Gene shook his head. “That’s cause I didn’t. I’m unemployed at the moment. You could say I’m ‘between’ jobs right now. I’ve done a little bit of everything over the years though.”

Allen smiled. “Do you know how to drive?”

Gene screwed up his face, “Well, yeah of course I do. Why?”

“I have an offer for you Gene. How’d you like to work for the government?”

That was the moment everything changed for Gene. He followed up with Allen and in no time, he was on the US government payroll. Officially he was part of Health and Human Services. His official position was as an inspector charged with making sure those he enrolled into Medicare and Medicaid under the direction of the recent legislation were not bilking the system. With the millions of expected enrollees, he had to make sure everything was legitimate. Millions of families all across the country were signing up meaning more and more money was needed for the younger families signing on.

Unofficially he had a much greater purpose. Under Allen’s directive, he was told to save the government money. There were just too many elderly people that weren’t contributing much to the economic welfare of the nation that were a burden on the system. With the influx of younger families, that money was needed elsewhere. And Allen promised a bonus for each one.

That’s when Gene stopped going to his meetings.

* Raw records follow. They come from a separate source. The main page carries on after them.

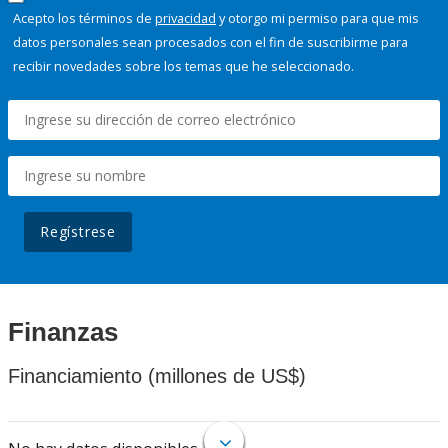
Acepto los términos de
privacidad
y otorgo mi permiso para que mis
datos personales sean procesados con el fin de suscribirme para
recibir novedades sobre los temas que he seleccionado.
Regístrese
Finanzas
Financiamiento (millones de US$)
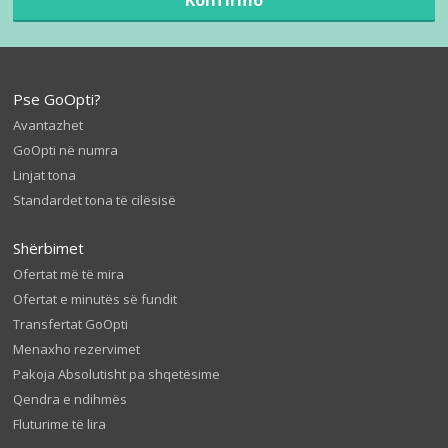
Pse GoOpti?
Avantazhet
GoOpti në numra
Linjat tona
Standardet tona të cilësisë
Shërbimet
Ofertat më të mira
Ofertat e minutës së fundit
Transfertat GoOpti
Menaxho rezervimet
Pakoja Absolutisht pa shqetësime
Qendra e ndihmës
Fluturime të lira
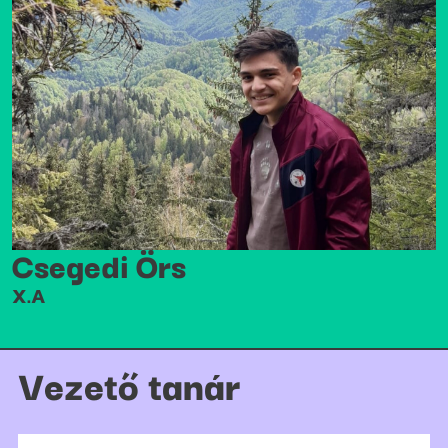
Csegedi Örs
X.A
Vezető tanár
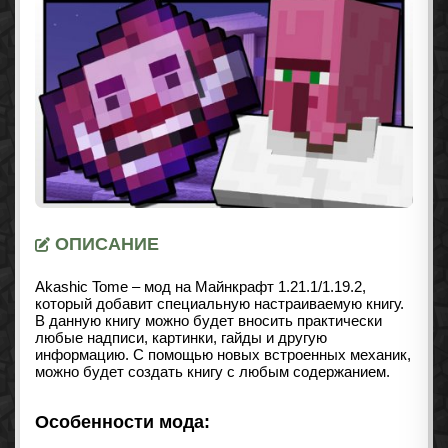
ОПИСАНИЕ
Akashic Tome – мод на Майнкрафт
1.21.1/1.19.2
,
который добавит специальную настраиваемую книгу.
В данную книгу можно будет вносить практически
любые надписи, картинки, гайды и другую
информацию. С помощью новых встроенных механик,
можно будет создать книгу с любым содержанием.
Особенности мода:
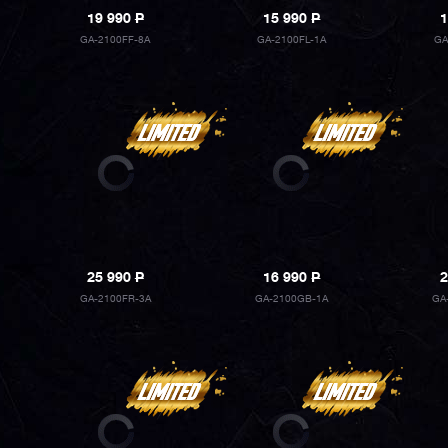
19 990
P
15 990
P
1
GA-2100FF-8A
GA-2100FL-1A
GA
25 990
P
16 990
P
2
GA-2100FR-3A
GA-2100GB-1A
GA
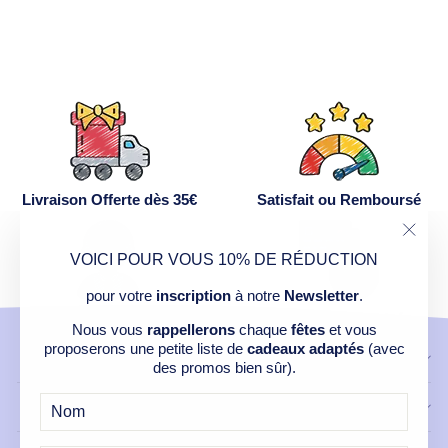
Livraison Offerte dès 35€
Satisfait ou Remboursé
"Ferm
VOICI POUR VOUS 10% DE RÉDUCTION
(Esc)
pour votre
inscription
à notre
Newsletter
.
Service Après Vente
Paiement Sécurisé
Nous vous
rappellerons
chaque
fêtes
et vous
proposerons une petite liste de
cadeaux adaptés
(avec
CONTACT
des promos bien sûr).
NOS PRODUITS
E-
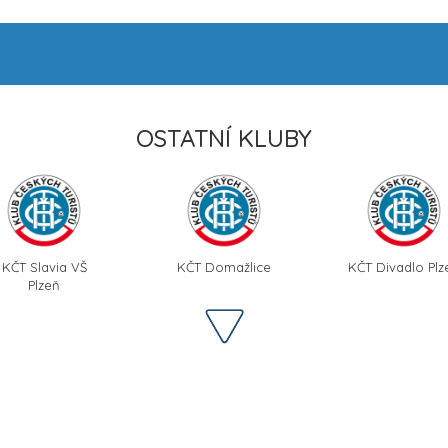
OSTATNÍ KLUBY
KČT Slavia VŠ
KČT Domažlice
KČT Divadlo Plz
Plzeň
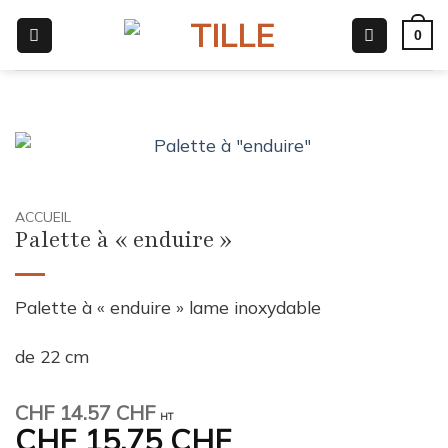
Passer
0
au
contenu
ACCUEIL
Palette à « enduire »
Palette à « enduire » lame inoxydable
de 22 cm
CHF
14.57 CHF
HT
CHF
15.75 CHF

Gene slammed his foot on the accelerator. The tires screeched, leaving a trail of smoke. The old lady with the cane had been about halfway across the road when she looked up because of the noise of Gene’s car. She dropped her cane, her arms shooting up. The last Gene remembered was her face twisted as if screaming. He smashed into her, her frail body thudding loudly on his car. She flew up in the air, tumbling over the roof and he watched in his rearview mirror as her body crashed madly to the road, her legs and arms twisting in gruesome ways. He drove on, narrowly missing a bus crossing the road.

He reached to the floorboard and pulled up a bottle of vodka, its contents almost empty. He finished the last of it, tossing the bottle out the window, smashing into a thousand pieces on the street, much like the old lady he just ran over.

“Another one off the books!” he yelled out loud. He’d need to report to Allen soon in order to collect his bonus. His last one lay in tiny glass shards on the street behind him.